I'm a bit of a time and space nut, so I go to the Royal Greenwich Observatory fairly regularly. I even tell you about it sometimes (2004, 2004 again, 2007, 2009). But even I'd find it difficult to get value for money out of an annual pass. I know the place too well to want to fork out a tenner to see the same things again, and then again within twelve months. So I went round one last time yesterday before I probably don't ever bother to go round again.

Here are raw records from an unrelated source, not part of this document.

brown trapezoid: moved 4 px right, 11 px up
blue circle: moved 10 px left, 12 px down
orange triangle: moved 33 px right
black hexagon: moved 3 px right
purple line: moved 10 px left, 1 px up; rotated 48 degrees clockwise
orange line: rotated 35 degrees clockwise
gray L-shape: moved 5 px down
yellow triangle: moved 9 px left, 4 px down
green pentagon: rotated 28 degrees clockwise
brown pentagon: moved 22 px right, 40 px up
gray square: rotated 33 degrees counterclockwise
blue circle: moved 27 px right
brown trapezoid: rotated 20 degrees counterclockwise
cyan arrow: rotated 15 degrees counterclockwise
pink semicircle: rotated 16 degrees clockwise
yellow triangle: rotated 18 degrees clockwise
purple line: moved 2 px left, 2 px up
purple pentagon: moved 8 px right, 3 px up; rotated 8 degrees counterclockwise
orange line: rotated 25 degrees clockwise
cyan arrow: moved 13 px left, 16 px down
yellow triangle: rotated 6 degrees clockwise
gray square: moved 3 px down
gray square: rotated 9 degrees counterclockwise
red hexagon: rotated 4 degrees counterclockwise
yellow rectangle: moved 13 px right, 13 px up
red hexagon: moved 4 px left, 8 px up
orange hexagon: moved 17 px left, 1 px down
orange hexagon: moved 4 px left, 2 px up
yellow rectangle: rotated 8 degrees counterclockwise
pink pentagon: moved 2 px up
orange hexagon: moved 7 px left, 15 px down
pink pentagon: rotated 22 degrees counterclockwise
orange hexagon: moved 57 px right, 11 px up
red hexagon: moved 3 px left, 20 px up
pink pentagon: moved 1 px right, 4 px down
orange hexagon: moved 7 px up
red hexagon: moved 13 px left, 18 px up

There's no money-collecting window at the entrance to the Royal Greenwich Observatory today. There used to be, even when entrance had been free for years, so that visitors could be issued with a special ticket which said £0-00. But these days you stroll straight through, then turn right for all things chronological. The ticket desk is ready and waiting inside the Information building, where for now a bored woman sits ready to sell you a souvenir programme or audio guide (note for punters: there's also a selection of London 2012 goodies, every single item with the "Union Jack" version of the logo because presumably that's the only version that sells). Then out through the garden, around the corner and there's the legendary Meridian Courtyard.
Here's the line where everybody wants their photo taken. One foot in the western hemisphere, one in the east, and a great big grin before the shutter clicks. Many of those milling around are foreign tourists, and the Observatory is very much hoping that the imposition of admission charges won't put them off. Once they've walked across Greenwich Park and panted up the hill, of course they're going to fork out to look inside. Londoners who live closer by may not be so willing, however. They're likely to make do with a photograph on the runty strip of meridian that crosses the footpath immediately below, if indeed they can be bothered at all. But the courtyard's the place for a 'proper' photo. If you want any hope of getting your shot without anybody else in it, come immediately after the gates open at 10am. Or come on a weekday. Or come after 8th March.
Apart from the famous line through the cobbles [photo], what else will you get for your £10? There's a camera obscura (which was especially obscure yesterday, and which I've never seen working). There's Flamsteed House, where the old Astronomer Royals lived and worked, now home to an exhibition on time. They've got John Harrison's historic chronometers, the ones which solved The Longitude Problem, and several other clocky exhibits. I love this stuff, but I bet most visitors will continue to walk through fairly quickly without engaging at any deep level. There's the Octagon Room, restored to Georgian glory, from whose roof the Time ball drops at 1pm daily. There's the Meridian Building with its old telescopes, one of which precisely defines the current Greenwich Meridian. And there's a climb up a rickety spiral staircase to see the largest refracting telescope in Britain, still functional beneath its copper dome. Not bad for a tenner if you're genuinely interested, although that's a big 'if' for many.
Rest assured that the remainder of the Observatory site will remain free to view. Turn left for the Astronomy Centre, opened 2007, and for the courtyard around the Peter HarrisonPlanetarium. If you have children this is the half they'll be much more interested in, with lots of interactive exhibits and flashy visuals, plus they'll be learning something at the same time. I asked at the front desk and they confirmed, this bit's definitely still free after March. But not the main chunk of the Observatory, the zero line that everybody really wants to see. Fifteen days to go. Hurry, there's still time.